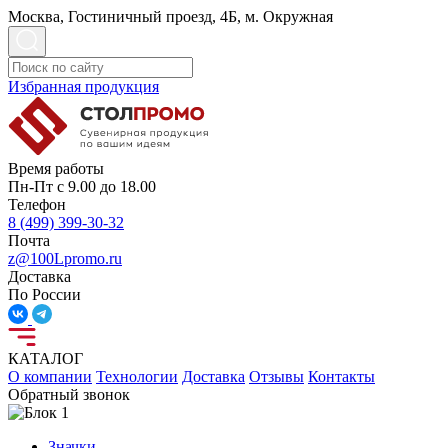
Москва, Гостиничный проезд, 4Б, м. Окружная
Избранная продукция
Время работы
Пн-Пт с 9.00 до 18.00
Телефон
8 (499) 399-30-32
Почта
z@100Lpromo.ru
Доставка
По России
КАТАЛОГ
О компании
Технологии
Доставка
Отзывы
Контакты
Обратный звонок
Значки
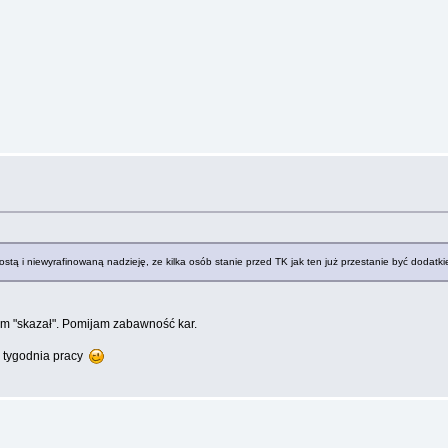
rostą i niewyrafinowaną nadzieję, ze kilka osób stanie przed TK jak ten już przestanie być dodat
adem "skazał". Pomijam zabawność kar.
 tygodnia pracy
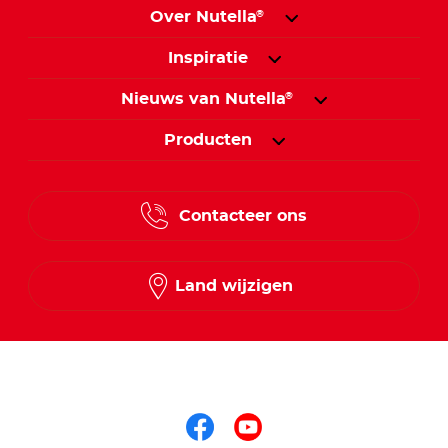
Over Nutella
®
Inspiratie
Nieuws van Nutella
®
Producten
Contacteer ons
Land wijzigen
Volg ons op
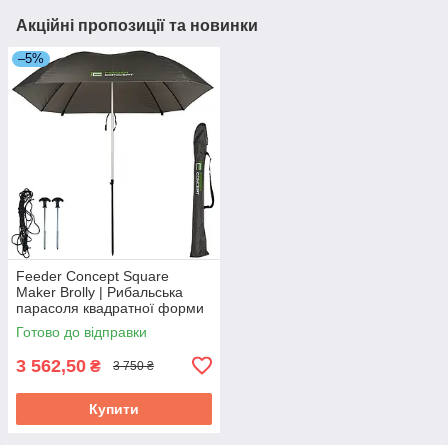
Акційні пропозиції та новинки
–5%
Feeder Concept Square
Maker Brolly | Рибальська
парасоля квадратної форми
для фідерної, коропової та
Готово до відправки
поплавкової риболовлі
3 562,50
₴
3 750 ₴
Купити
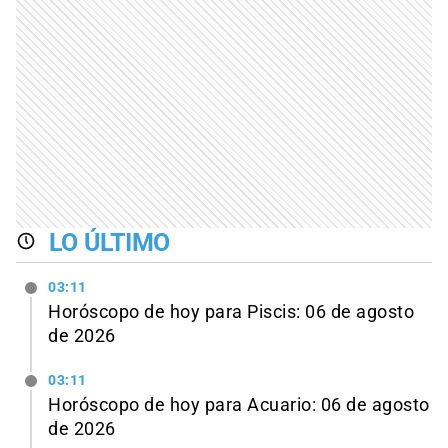
LO ÚLTIMO
03:11
Horóscopo de hoy para Piscis: 06 de agosto
de 2026
03:11
Horóscopo de hoy para Acuario: 06 de agosto
de 2026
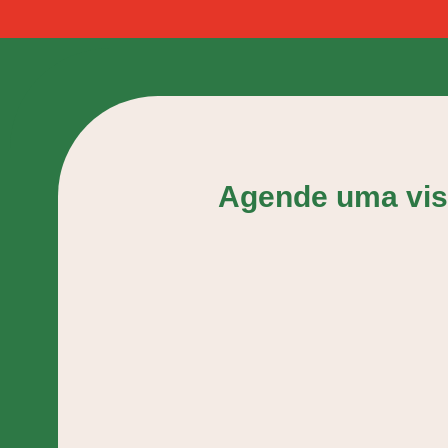
Agende uma visi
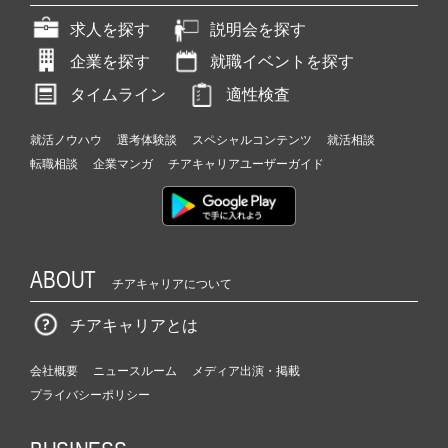
求人を探す
説明会を探す
企業を探す
就職イベントを探す
タイムライン
適性検査
就活ノウハウ
選考体験談
スペシャルコンテンツ
就活相談
転職相談
企業マンガ
チアキャリアユーザーガイド
ABOUT
チアキャリアについて
チアキャリアとは
会社概要
ニュースルーム
メディア出演・掲載
プライバシーポリシー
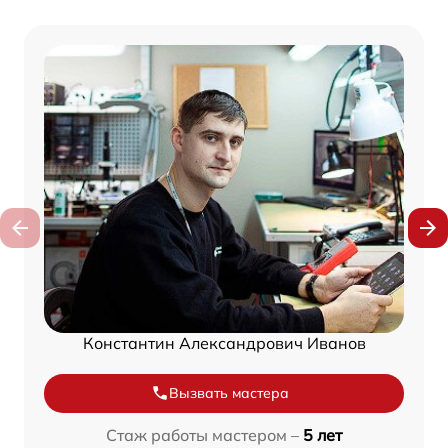
Константин Александрович Иванов
Вызвать мастера
Стаж работы мастером –
5 лет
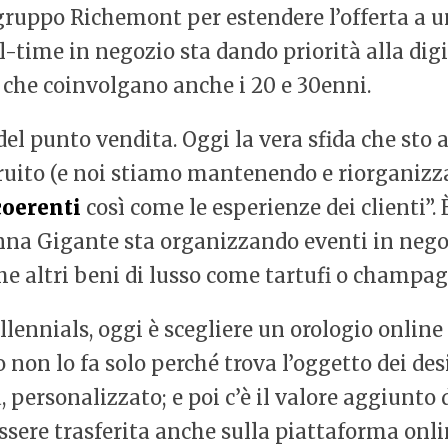
ruppo Richemont per estendere l’offerta a una 
-time in negozio sta dando priorità alla dig
i che coinvolgano anche i 20 e 30enni.
l punto vendita. Oggi la vera sfida che sto a
uito (e noi stiamo mantenendo e riorganizza
coerenti
così come le esperienze dei clienti”. 
nna Gigante sta organizzando eventi in negoz
che altri beni di lusso come tartufi o champag
lennials, oggi è scegliere un orologio online
o non lo fa solo perché trova l’oggetto dei de
, personalizzato; e poi c’è il valore aggiunto 
ssere trasferita anche sulla piattaforma onli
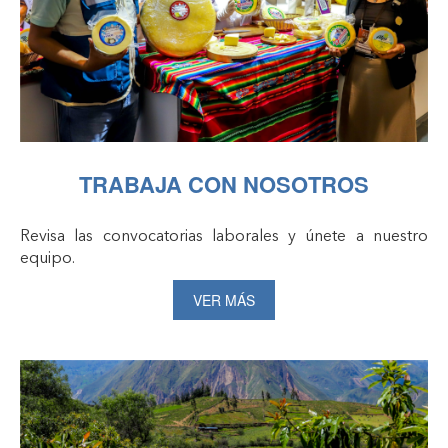
TRABAJA CON NOSOTROS
Revisa las convocatorias laborales y únete a nuestro
equipo.
VER MÁS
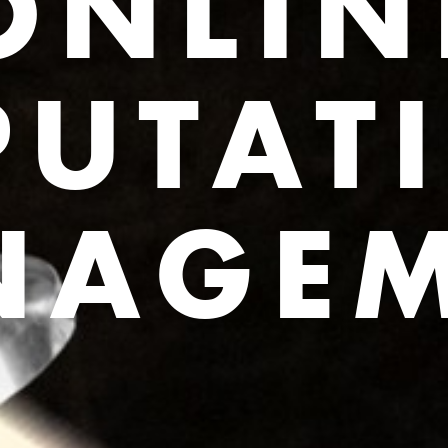
ONLIN
PUTAT
NAGEM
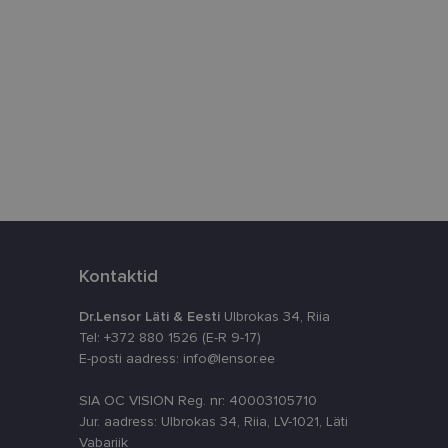
istamiseks, määrates
numbri. Seda
timeerides
splatvormiga. See
kvararünnakute eest
astajate küpsiste
k selleks, et
aks.
Kontaktid
Dr.Lensor Läti & Eesti
Ulbrokas 34, Riia
Tel: +372 880 1526 (E-R 9-17)
E-posti aadress: info@lensor.ee
SIA OC VISION Reg. nr: 40003105710
ta, kuidas
siga - see on
Jur. aadress: Ulbrokas 34, Riia, LV-1021, Läti
ppkasutaja võis
utatavale
dsete kasutajate
Vabariik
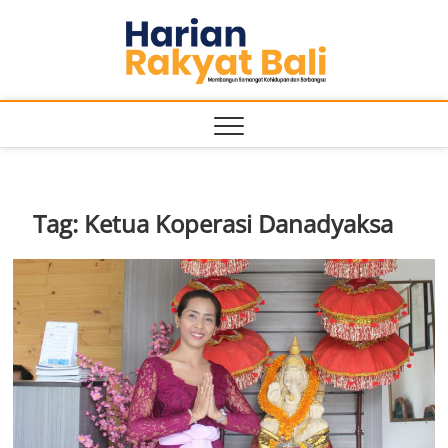
Skip
Harian
to
MEMBANGUN
SEMANGAT
content
KEHIDUPAN
Rakyat
DAN
BERBANGSA
Bali
Tag:
Ketua Koperasi Danadyaksa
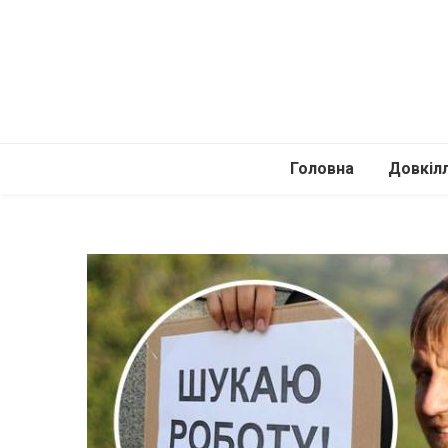
Головна
Довкіл
Автомоб
Подоро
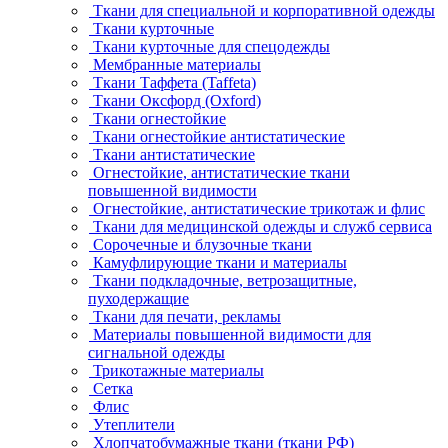
Ткани для специальной и корпоративной одежды
Ткани курточные
Ткани курточные для спецодежды
Мембранные материалы
Ткани Таффета (Taffeta)
Ткани Оксфорд (Oxford)
Ткани огнестойкие
Ткани огнестойкие антистатические
Ткани антистатические
Огнестойкие, антистатические ткани
повышенной видимости
Огнестойкие, антистатические трикотаж и флис
Ткани для медицинской одежды и служб сервиса
Сорочечные и блузочные ткани
Камуфлирующие ткани и материалы
Ткани подкладочные, ветрозащитные,
пуходержащие
Ткани для печати, рекламы
Материалы повышенной видимости для
сигнальной одежды
Трикотажные материалы
Сетка
Флис
Утеплители
Хлопчатобумажные ткани (ткани РФ)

TASK:
The answer should be one number: how many lines in the listing above contain "Riia".

SOLUTION:
2